Miro_1965_Goutte_d_eau_1288_04C’est chez Parménide, au Ve siècle avant notre ère, que se joue le tournant vers la pensée philosophique telle qu’on la connaît aujourd’hui ; tournant et pensée philosophique sur lesquels reposent notre vision idéaliste du monde.

Alors que, avant lui, l’enjeu de toute vie était toujours d’écouter, d’expérimenter et d’accompagner le plus productivement possible les mystérieuses forces qui jouent toujours et partout, Parménide nous a mis sur la voie de la pensée ; pour atteindre ce qu’il appelle l’« être » stable et constant, autrement dit, comme l’expose la déesse dans son poème : le « cœur sans tremblement de la vérité bien ronde ». Être, vérité, essence ou cœur sans tremblement, qui ne peut se gagner qu’en s’orientant sur le lógos et le noûs, la logique et la raison.

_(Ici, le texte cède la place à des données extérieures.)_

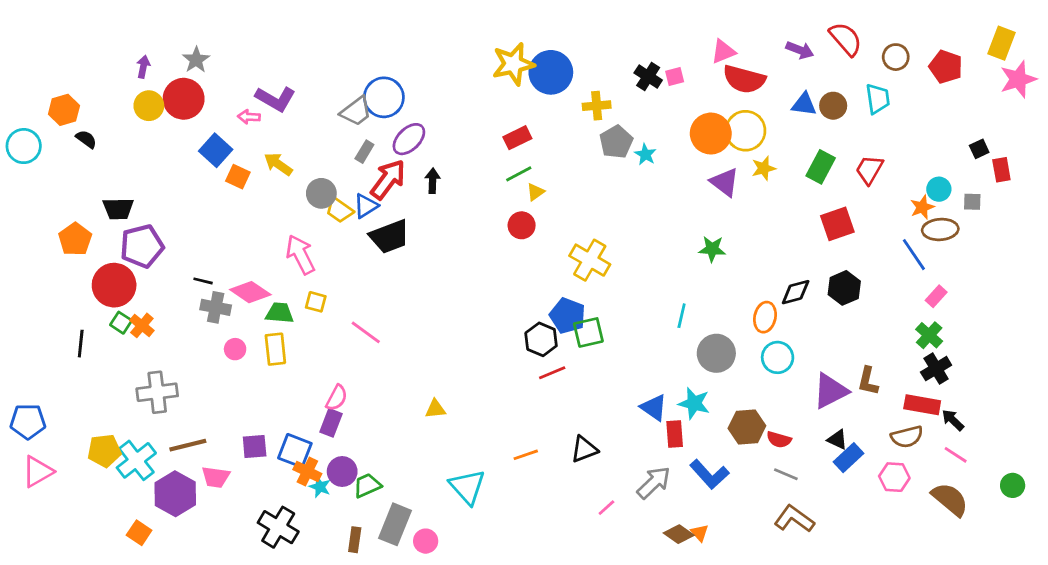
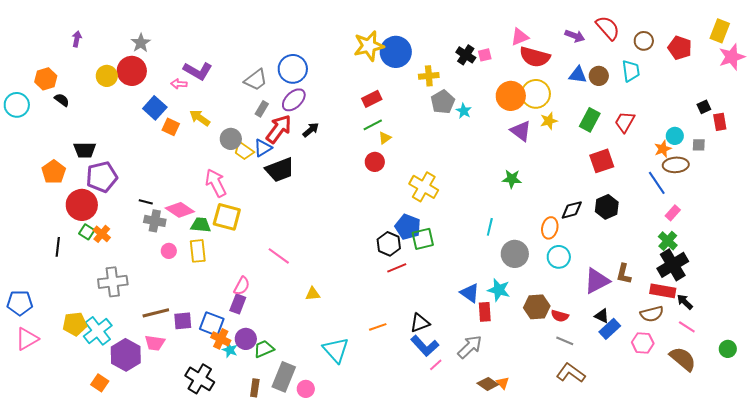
purple arrow: (143, 67) -> (77, 39), moved
blue circle: (384, 97) -> (293, 69), moved
black arrow: (433, 181) -> (311, 130), turned 48
yellow square: (316, 302) -> (227, 217), size x1.8
pink line: (366, 332) -> (279, 256), moved
black cross: (936, 369) -> (673, 265), size x1.4
brown line: (188, 445) -> (156, 313), moved
blue L-shape: (709, 474) -> (425, 346), moved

« C’est une seule et même chose : penser et être », écrit Parménide dans le troisième fragment de son Poème. Ce qui revient à dire – et il s’agit donc là de l’amorce de toute notre tradition – que seul existe, seul est, au sens fort du terme, au sens où il a un être stable et constant, ce que nous pouvons penser. Pour l’exprimer autrement – dans l’autre sens –, tout ce qu’on ne peut pas penser n’est pas : n’a pas d’existence, pas d’être proprement dit. C’est là un tournant énorme, qui a des conséquences qui ne sont pas moins énormes.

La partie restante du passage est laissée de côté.